Because of its harsher stance, the GOP approach has backing from a growing coalition, including police agencies, district attorneys and leaders of cities around the state. Most recently, the Association of Oregon Counties, which lobbies on behalf of county governments, voted Monday to support making drug possession a Class A misdemeanor.
Jennifer Lewis-Goff, a lobbyist for the group, said this week counties believe a more-serious penalty gives law enforcement greater ability to disrupt drug use and offer a “longer timeline to allow for public health intervention.”
Related: How fentanyl and social isolation have worsened the youth homelessness crisis in Oregon
For hours Wednesday evening, advocates on both sides of the issue offered their best ideas for how to address the state’s addiction crisis, many relating personal stories that had informed their stance.
A Portland police officer, Aaron Anderson, verged on tears as he relayed the story of responding to a call from a mother whose 15-year-old son had died of an overdose in July 2023.
“I’m telling you I don’t think I can embrace another mother to tell her her son is gone,” Anderson said, suggesting stronger criminal penalties are necessary. “I need you to do the right thing here.”
Nathan Vasquez, an assistant Multnomah County prosecutor vying to be the county’s next district attorney, told of his son wearing a backpack on the front of his body during a walk to school in downtown Portland in order to guard against a man waving around a “heroin needle.”
“How did we get to the point where our children have to use their backpacks as shields to walk to school?” Vasquez asked.

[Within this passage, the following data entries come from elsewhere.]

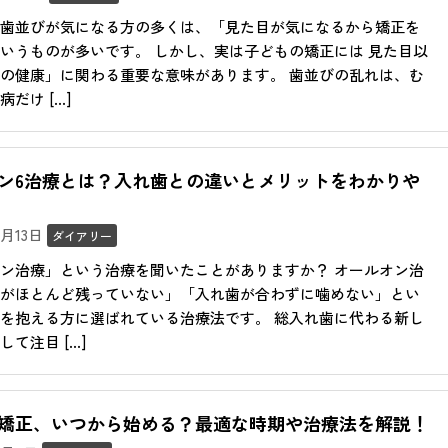
歯並びが気になる方の多くは、「見た目が気になるから矯正を
いうものが多いです。 しかし、実は子どもの矯正には 見た目以
の健康」に関わる重要な意味があります。 歯並びの乱れは、む
だけ […]
ン6治療とは？入れ歯との違いとメリットをわかりや
11月13日
ダイアリー
ン治療」という治療を聞いたことがありますか？ オールオン治
がほとんど残っていない」「入れ歯が合わずに噛めない」とい
を抱える方に選ばれている治療法です。 総入れ歯に代わる新し
て注目 […]
矯正、いつから始める？最適な時期や治療法を解説！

But more people warned lawmakers that any move to recriminalize drug possession would be a drastic mistake. They argued that the nation’s five-decade war on drugs has had no success stopping drug use, and that generating potential criminal consequences will make it more difficult for people to beat their addictions.
“We need to invest in more peer support, more treatment, more support. Not jails,” said Jackie Yerby, a staff member at ACLU of Oregon and a one-time adviser to former Gov. Kate Brown. “As I’ve watched you work on this, I keep wondering how this will be different from 50 years of the war on drugs.”
Others argued that any move toward criminalizing drug possession is doomed to fail because of the state’s under-resourced criminal justice system.
“There is no current capacity in our public defense system to provide these people with lawyers,” said Jennifer Nash, a Corvallis lawyer and chair of the Oregon Public Defense Commission. “Those defendants would likely be placed on an unrepresented persons list, and we estimate that their cases would take between 18 to 36 months from the time of their arrest to be resolved.”
How the hours of testimony might impact any of the bills lawmakers took up Wednesday remained unclear. But decriminalization advocates like attorney Leland Berger see the writing on the wall for this legislative session.
“I’ve been coming here long enough to know,” Berger told lawmakers, “that when there are three bills before a committee — two from the red team and one from the blue team — and they all support the same basic principle, that the train seems to be on the track.”